You may know of parents out there who believe that it is ok to allow teenagers to drink at home as long as they are supervised by adults. You may even be one of those parents.
These adults usually have the very best of intentions. They believe that they are teaching their children how to responsibly use alcohol. They believe that by exposing their children to alcohol, they are reducing the likelihood that their children will face problems with alcohol in their future.
The problem is that too many adults decide to use this approach because of misinformation. They form their beliefs based on what they’ve heard, but what they’ve heard is just the same myths that are repeated over and over. However, there can be some very serious ramifications about this – for both the teens and for the adults involved.
Myth: Providing alcohol to teens will decrease the risk that the teen will continue drinking or start abusing alcohol in their adult lives
Truth: Statistics show that giving alcohol to teens will actually increase their chances of continued use and abuse of alcohol.
Myth: Teens from countries in Europe learn to drink more responsibly because their parents give them alcohol.

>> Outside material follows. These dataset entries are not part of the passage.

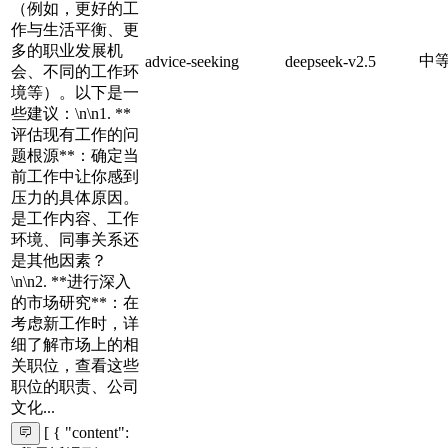
（例如，更好的工
作与生活平衡、更
多的职业发展机
中
advice-seeking
deepseek-v2.5
会、不同的工作环
境等）。以下是一
些建议：\n\n1. **
评估现有工作的问
题根源**：确定当
前工作中让你感到
压力的具体原因。
是工作内容、工作
环境、同事关系还
是其他因素？
\n\n2. **进行深入
的市场研究**：在
考虑新工作时，详
细了解市场上的相
关职位，查看这些
职位的职责、公司
文化...
[ { "content":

Truth: Studies have shown that more teens in Europe reported as having used alcohol in the last 30 days than in the U.S. Studies from the World Health Organization also prove that the earlier people begin drinking alcohol, the more likely they are to become dependent on alcohol at some point in their adult lives.
Myth: If parents are too strict about letting kids drink while they’re at home, the kids will “go crazy” once they leave home and don’t have parents to stop them.

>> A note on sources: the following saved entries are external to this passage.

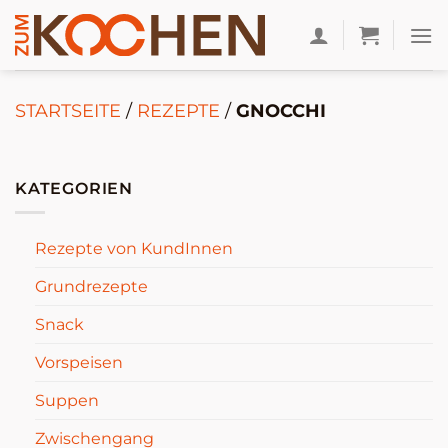
Zum
Inhalt
springen
STARTSEITE
/
REZEPTE
/
GNOCCHI
KATEGORIEN
Rezepte von KundInnen
Grundrezepte
Snack
Vorspeisen
Suppen
Zwischengang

Truth: Studies have shown that the more likely kids are to believe their parents have lax attitudes about alcohol use, the more likely they are to abuse alcohol.
Myth: If parents allow their children to consume alcohol at home, they won’t drink in other, less controlled situations.
Truth: This is also not true. Allowing your children to drink at home will not stop them from drinking at other places. It actually gives them a false sense of security about the risks of alcohol and makes them more likely to drink more often outside of the home.
If you are a parent who believes that exposing your children to alcohol in a controlled, home environment is good for them… please take some time to reconsider this idea. It is doing more harm to your children than you are aware of.